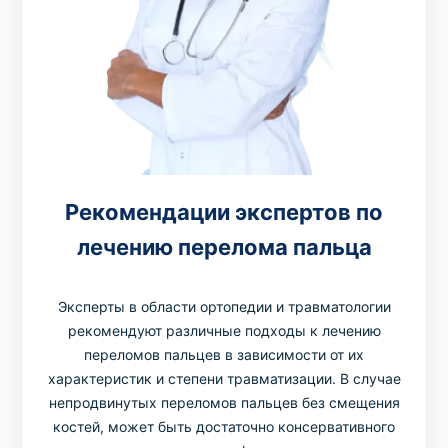
Рекомендации экспертов по
лечению перелома пальца
Эксперты в области ортопедии и травматологии
рекомендуют различные подходы к лечению
переломов пальцев в зависимости от их
характеристик и степени травматизации. В случае
непродвинутых переломов пальцев без смещения
костей, может быть достаточно консервативного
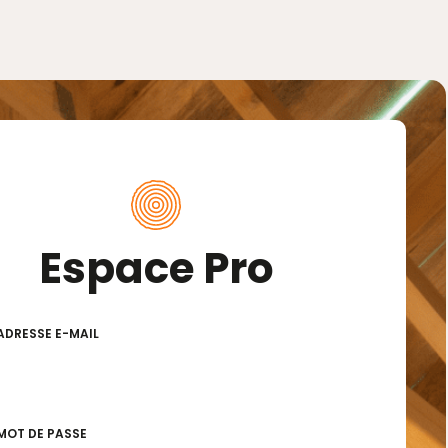
Espace Pro
ADRESSE E-MAIL
MOT DE PASSE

## TASK STATEMENT
Give the data above again, exactly, with every picture removed.

## THE ANSWER
Рекомендации экспертов по
лечению перелома пальца
Эксперты в области ортопедии и травматологии
рекомендуют различные подходы к лечению
переломов пальцев в зависимости от их
характеристик и степени травматизации. В случае
непродвинутых переломов пальцев без смещения
костей, может быть достаточно консервативного
Espace Pro
ADRESSE E-MAIL
MOT DE PASSE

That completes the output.